По мере оформления ведомств и служб появляются специальные клятвы для служителей каждого из них: для служителей Парламента (сначала в 1320 г. для глав суда, а с 1336 г и для остальных советников); для Казначейства, Монетной палаты, Палаты счетов и Канцелярии[1045]. Затем обязанность приносить клятву была распространена не только на ординарные (штатные) службы, но и на временные комиссии. Так, службы комиссаров с начала XIV в., как и службы ревизоров-реформаторов с эпохи «мармузетов», давались только на условиях принесения клятвы[1046]. И даже функция придворного историографа к началу XV в. потребовала принесения клятвы, что превращало ее в королевскую службу[1047]. Наконец, особые клятвы появляются в конце XIV в. для опекунов короля, а в конце XV в. для пэров Франции[1048]. Каждый новый ордонанс о ведомстве и службе или каждая новая обязанность, предписываемая чиновнику, требовали принесения новой клятвы. Так, ордонанс от 1 марта 1345 г. потребовал от всех членов Парламента принести клятву, и список принесших ее зафиксирован в конце текста в регистре ордонансов; ордонансы 5 февраля 1389 и 7 января 1408 г. предусмотрели принесение клятвы служителями Парламента, Палаты счетов, Казначейства и членами Королевского совета «его хранить и соблюдать»[1049].

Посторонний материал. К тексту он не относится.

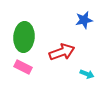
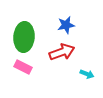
blue star: moved 18 px left, 5 px down
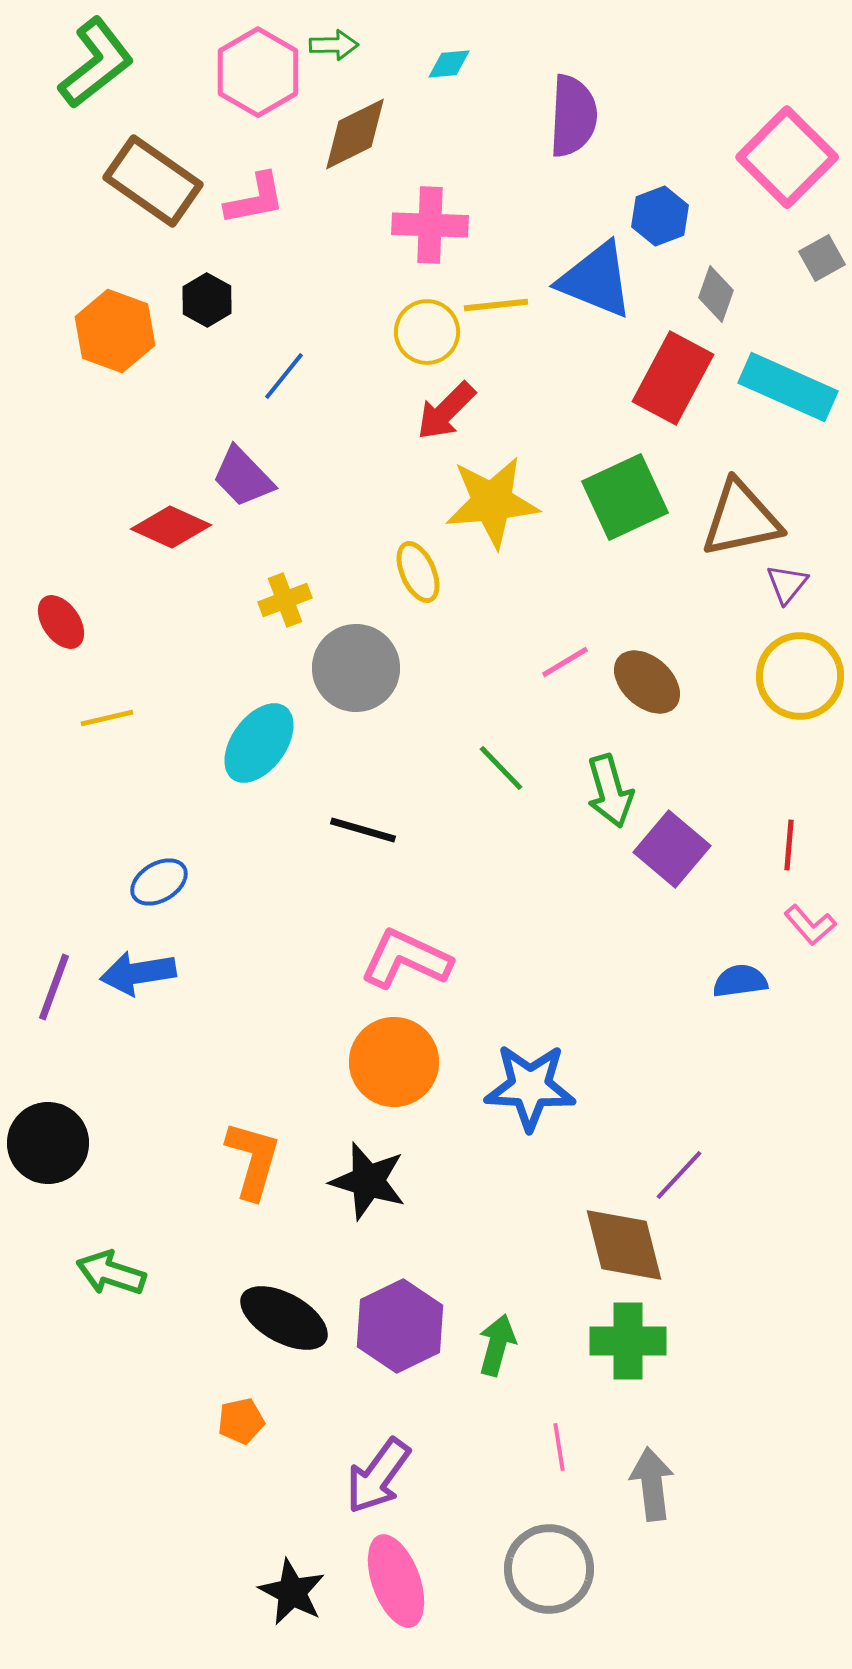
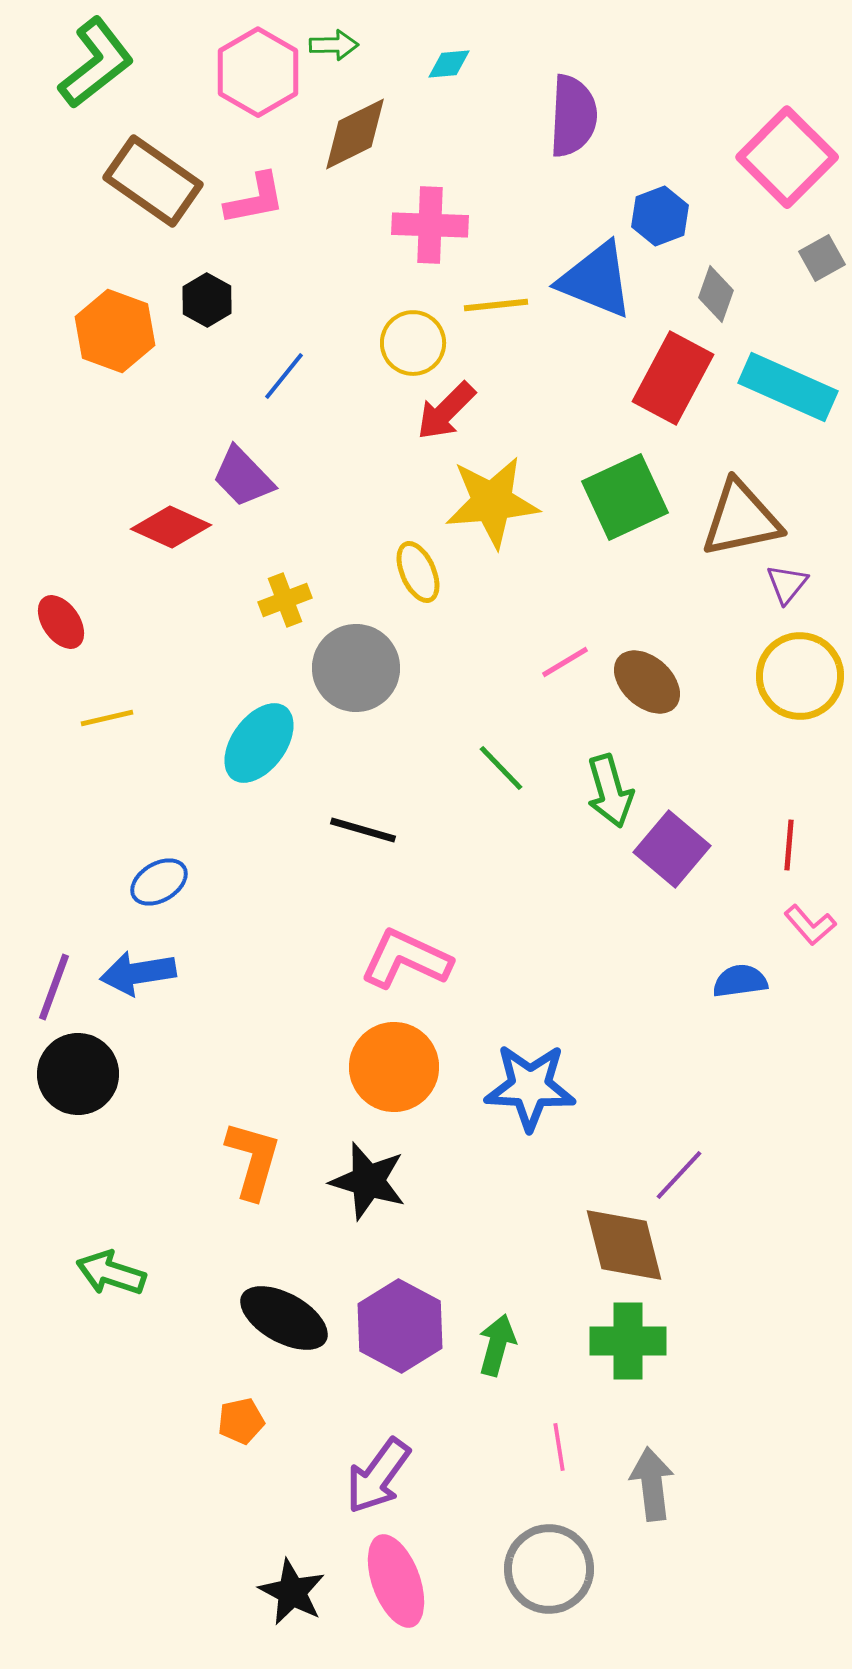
yellow circle at (427, 332): moved 14 px left, 11 px down
orange circle at (394, 1062): moved 5 px down
black circle at (48, 1143): moved 30 px right, 69 px up
purple hexagon at (400, 1326): rotated 6 degrees counterclockwise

Во время политического кризиса 1355–1358 гг. выявилась общественная значимость самого факта принесения клятвы как главной и, по сути, единственной гарантии исполнения человеком возложенных на него обязательств. В ордонансе декабря 1355 г. клятва призвана была гарантировать исполнение его статей. Например, созданная этим ордонансом служба генеральных сборщиков налогов предусматривала присягу этих чиновников королю «хорошо и законно исполнять свои обязанности», а контролирующим их работу комиссарам и депутатам — не подчиняться приказам, противоречащим принятым на Штатах решениям. В качестве гарантии решения не тратить на иные нужды, кроме войны, деньги из вотированного Штатами налога, клятву должны были принести король Иоанн Добрый, его супруга, наследник престола и принцы крови «и все наши чиновники, наместники (лейтенанты), коннетабли, маршалы, адмиралы, казначеи, суперинтенданты, генеральные сборщики и все прочие». Соблюдать в целом принятый ордонанс должны были поклясться сам король, канцлер, члены Королевского совета, служители Канцелярии, Казначейства и Монетного двора[1050].

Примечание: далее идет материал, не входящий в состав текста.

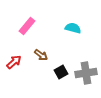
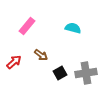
black square: moved 1 px left, 1 px down
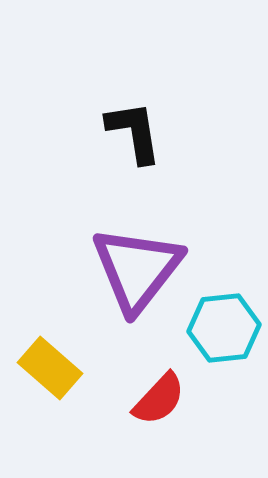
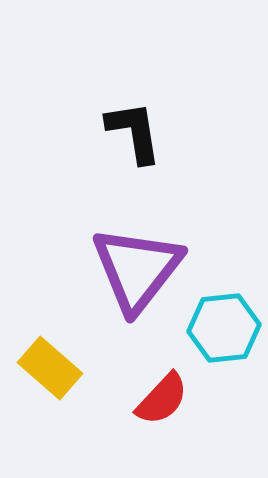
red semicircle: moved 3 px right
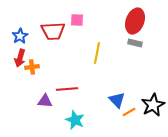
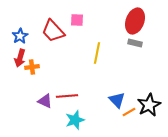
red trapezoid: rotated 50 degrees clockwise
red line: moved 7 px down
purple triangle: rotated 21 degrees clockwise
black star: moved 4 px left
cyan star: rotated 30 degrees clockwise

Тот же статус клятвы чиновника выявил Великий мартовский ордонанс 1357 г. В нем предписывается дофину Карлу, его жене, принцам крови и всем чиновникам, особенно служителям на местах, принести ту же клятву — не посягать на деньги, собранные от вотированного Штатами налога. Кроме того, предусматривалась клятва чиновников Палаты счетов и Монетной палаты, а также членов Королевского совета, Канцелярии и других ведомств соблюдать принятые решения о правилах их работы, расходовании денег и курсе монеты. Особая клятва была предписана канцлеру и служащим других ведомств «заботиться об общем благе, а не о частной выгоде»[1051]. Показательно, что на собранных в Компьене в мае 1358 г. Штатах, в противовес мятежному Парижу и под эгидой регента Карла, изданный ордонанс предписывал аналогичную клятву назначенным «генеральным и местным сборщикам налога хорошо и честно исполнять службы» и не посягать на собранные деньги, не подчиняться противоречащим нуждам войны приказам[1052].

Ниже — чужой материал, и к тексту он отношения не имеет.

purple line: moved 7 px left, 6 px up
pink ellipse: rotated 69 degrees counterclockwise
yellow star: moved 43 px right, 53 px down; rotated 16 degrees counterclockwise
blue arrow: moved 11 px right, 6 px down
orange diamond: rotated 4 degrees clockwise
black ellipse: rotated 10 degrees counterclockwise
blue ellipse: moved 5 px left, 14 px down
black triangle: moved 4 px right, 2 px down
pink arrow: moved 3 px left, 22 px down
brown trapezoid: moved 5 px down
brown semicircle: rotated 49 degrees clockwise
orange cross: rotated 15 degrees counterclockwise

Не менее важен и ритуал принесения клятвы[1053]. В том, что принесение клятвы являлось именно ритуалом, причем очень значимым, убеждает не только частота ее упоминания и детальность ее формул. Еще важнее тот факт, что во всех описаниях и предписанных указами процедурах ее принесения речь идет об использовании священных предметов — Библии прежде всего, а также реликвий. Наконец, знаменателен факт ее публичного принесения: в определенном месте и в присутствии конкретных свидетелей[1054].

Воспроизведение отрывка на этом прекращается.